Sure do, Krop replied, pointing past the dusty roadside produce stand alongside Georgetown Pike in Great Falls toward acre after acre of gently rolling hills studded with verdant pines.

The trucked-in, cut Christmas trees haven't arrived yet; Santa's sleigh is still parked behind a shed, next to the motorboat; the "Christmas trees 1 ml." and "Christmas trees 200 ft. ahead" signs leaned against a wall.

But for those willing to trudge along rows of pines, saw in hand, at Krop's Christmas Tree Farm yesterday, a traditional holiday centerpiece was theirs for the cutting. At $5 a foot, that is.

With the Thanksgiving turkey leftovers barely cold, it may have seemed a little early for Christmas tree hunting, but for about a dozen families it meant choice of the farm yesterday.

"We figured everyone else is at the malls, so it's probably the best day to come Christmas tree shopping," Sterling said.

She and her husband, Trev, wanted to get an early jump on Christmas because they'll be in Seattle with family when the holiday arrives.

"They all look the same after a while," said Trev Sterling, surveying 10 acres of Douglas firs and Austrian pines.

Not to Arthur Krop. Walking among the greenery, Krop looked over his son's farm, which produces pumpkins for sale in the fall and vegetables the rest of the year, with no small amount of pride.

"Look what you get," he beamed, pointing out differences among trees, noting the location of a bud here and the type of needle there. "Pretty nice, huh?"
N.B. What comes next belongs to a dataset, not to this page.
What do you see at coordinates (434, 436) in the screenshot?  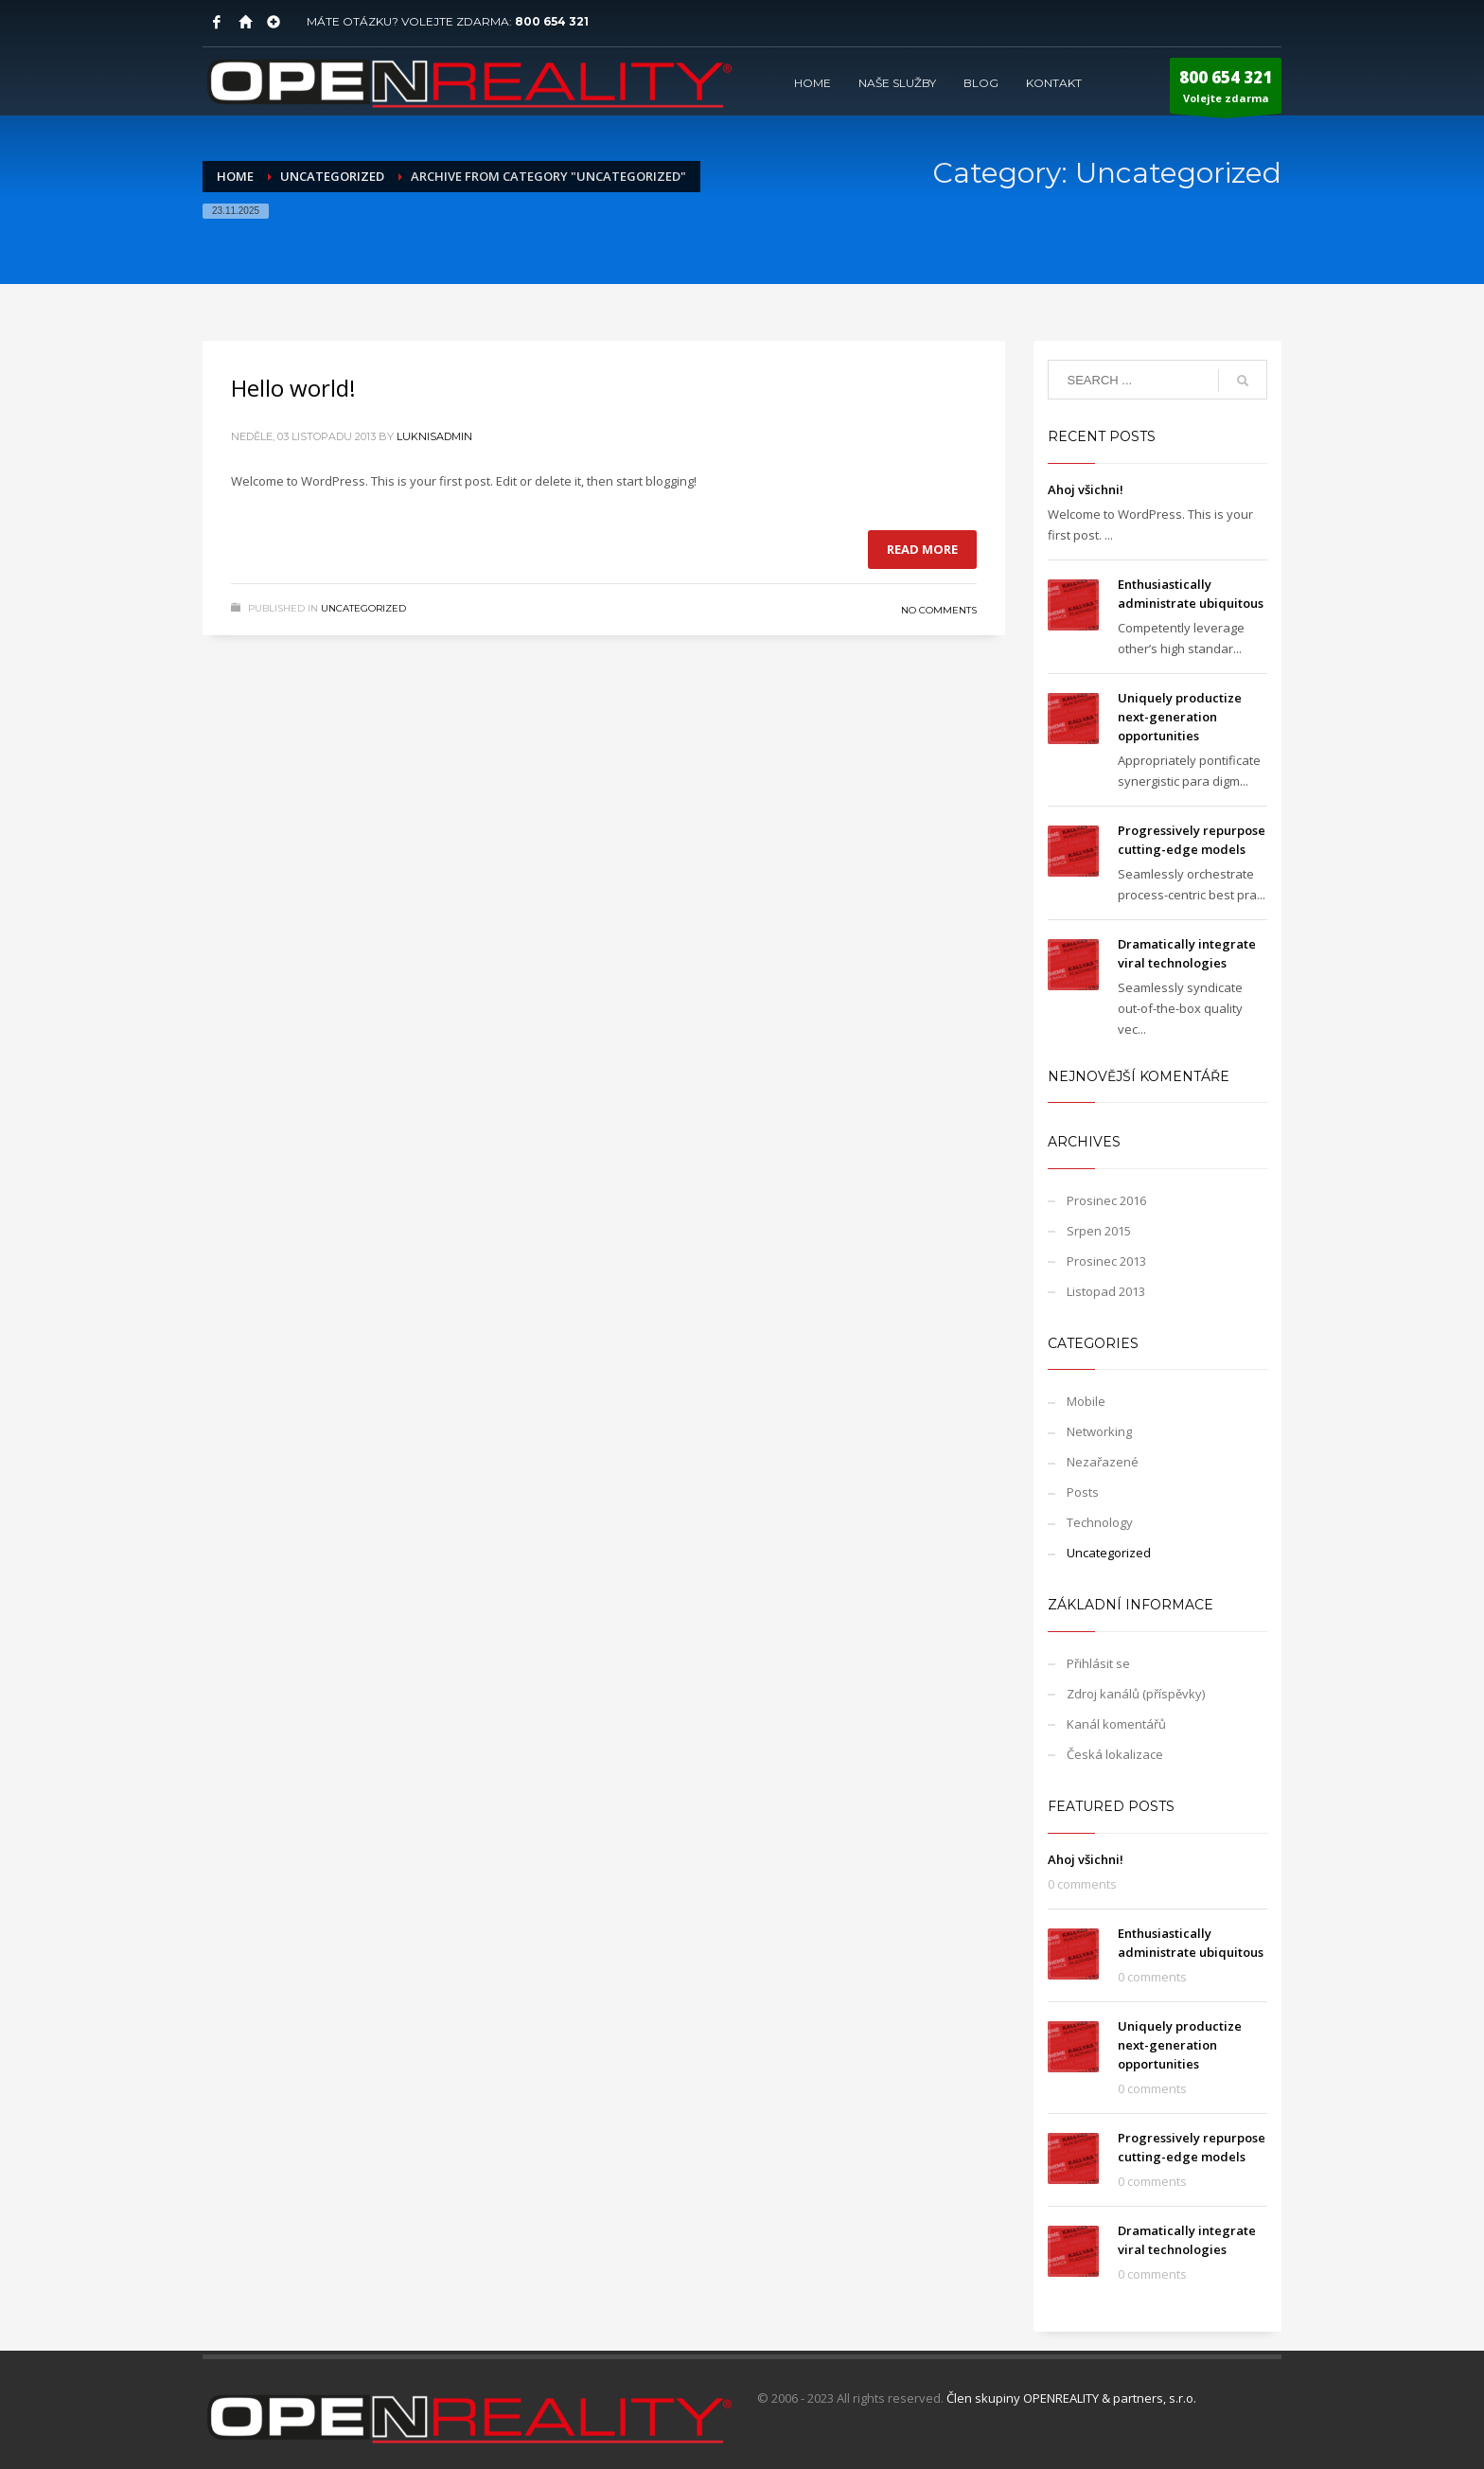 I see `LuknisADMIN` at bounding box center [434, 436].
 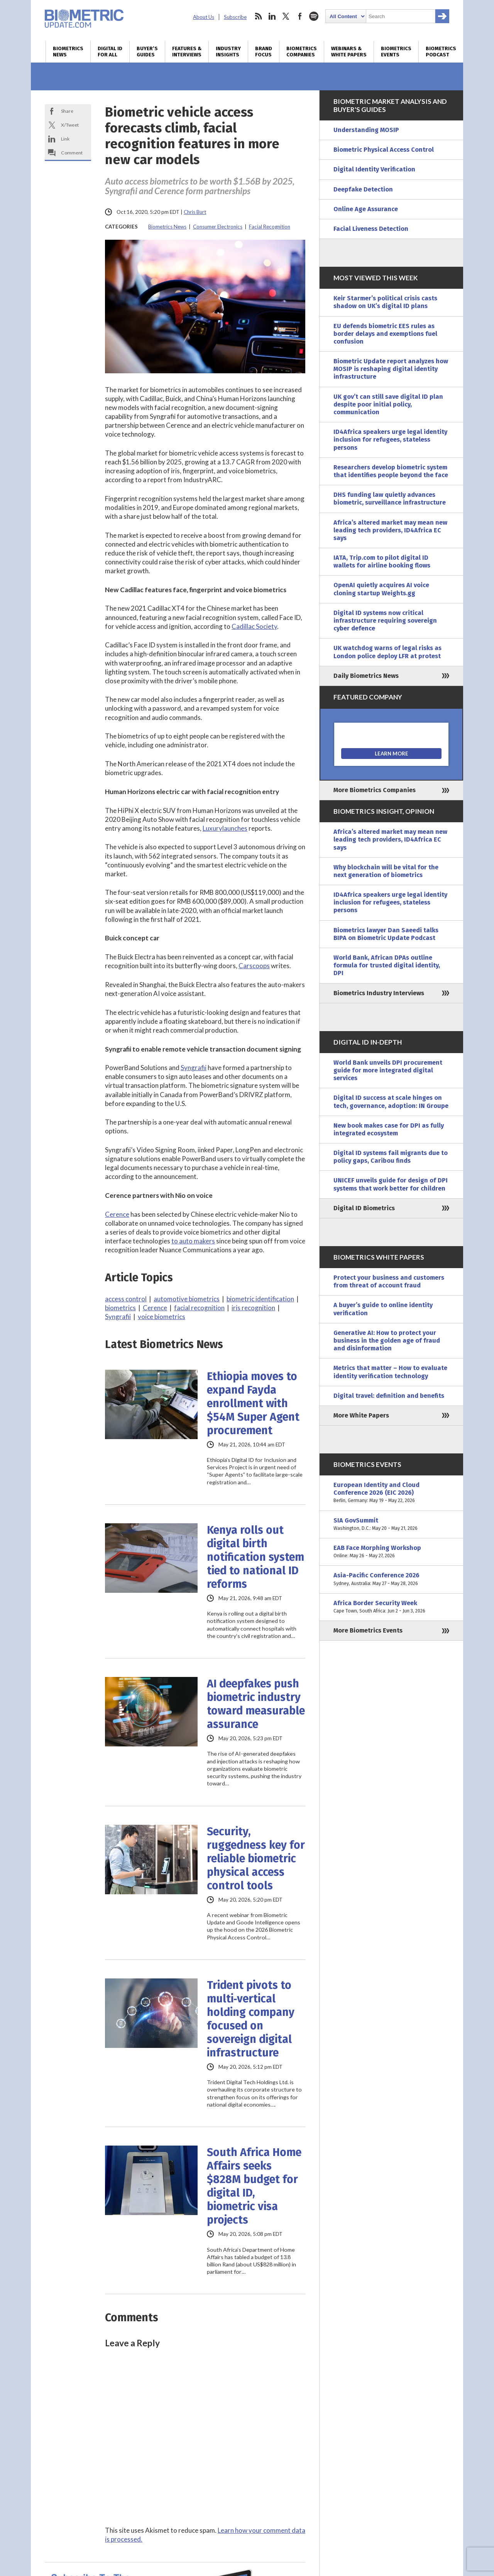 What do you see at coordinates (68, 52) in the screenshot?
I see `Biometrics News` at bounding box center [68, 52].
The younger Krop purchased the first lot of his 23-acre farm about 15 years ago and promptly started planting trees. The first blue spruce, a lustrous and cobalt-colored tree, now towers over the house he built. Last year, Larry Krop had to put a "Sold" sign on one of his personal trees near the house because so many people wanted to take a saw to it, his father said.

"I hate to turn people down," said Arthur Krop. "I'll give away a tree if they can't afford it."

"It's kind of a nutty operation to plant Christmas trees on this kind of land," he said, adding that it's probably worth about $100,000 an acre now. Develop it, put houses on it, many have told him. "But we just like to scrounge by. As long as you're happy with it, it's not too bad."

The Krops have been selling trees for several years, but it wasn't until last year that they had enough large ones to let people roam the land, picking and cutting their own. Before that, they mostly sold already cut trees. This season, Arthur Krop said he expects that about half the customers will saw their own trees.

For some families, it was almost a celebration just being together outdoors on a relatively pleasant late November day, as a light wind rustled through the conifers.

Jill Antonine poured a cup of hot cider from a thermos and relaxed as son Elliot, 4, futilely tugged at a rope trying to drag their freshly felled tree. Minutes before, roped together with Adam, 2, and Tai, 11 -- and with more than a little help from dad -- Elliot dragged the tree to the van. Now it wouldn't budge.

"The kids love it," said Antonine, an Army captain from Chevy Chase. She said that she and her husband, Army Lt. Col. Greg Antonine, were just glad to be together with their three children.

"We have a lot of friends over in Saudi that can't do this," she said.